Cone-beam tomography is the science of forming images by inverting three-dimensional divergent cone-beam ray-sum data sets. The impetus for its application is its three-dimensional data collection abilities, which result in (1) significant reduction in the time needed to collect a sufficient number of data to produce a three-dimensional image and (2) elimination of the inaccuracy due to misalignment of cross sectional images. On the other hand, the divergence of cone-beam data has hindered its application. Because of the divergence, the theory that has been developed for fan-beam and parallel two- and three-dimensional tomography does not provide a totally adequate means for analyzing or inverting cone-beam data. Consider the following: In practice, as the data are collected, the vertex of the cone is movedalong some path about the object. Which paths, if any, provide enough information to make an inversion possible? Suppose by some means enough information has been obtained. How does one derive an exact formula for inverting this data?
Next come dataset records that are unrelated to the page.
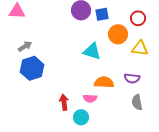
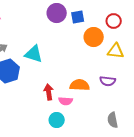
cyan triangle: (92, 51) -> (34, 54), moved
red arrow: (64, 102) -> (49, 92), moved
gray semicircle: (137, 102) -> (113, 120), moved

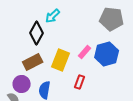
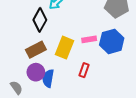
pink rectangle: (85, 52) -> (89, 39), turned 40
purple circle: (22, 84) -> (36, 72), moved

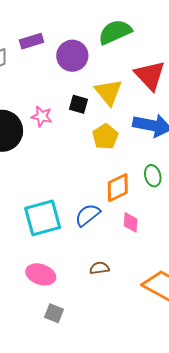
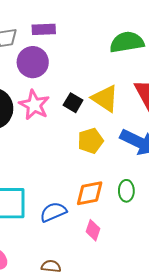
purple circle: (72, 56) -> (33, 62), moved
yellow triangle: (108, 92) -> (105, 98), turned -32
pink star: (42, 116) -> (34, 105), size x1.4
To answer these questions a new theory that takes into account the three dimensional divergence of cone-beam data needs to be developed. In 1985, a paper was published in which several advances in the theory of cone-beam tomography were made. A tutorial review of the results given in the 1985 paper [B. D. Smith, "Image reconstruction from cone-beam projections: necessary and sufficient conditions and reconstruction methods," IEEE Trans. Med Imag. MI-4, 14-28 (1985)] will be given here. This review will include the advances that have been made since that time. Additionally, a brief review of the contributions made by a number of other researchers will be given.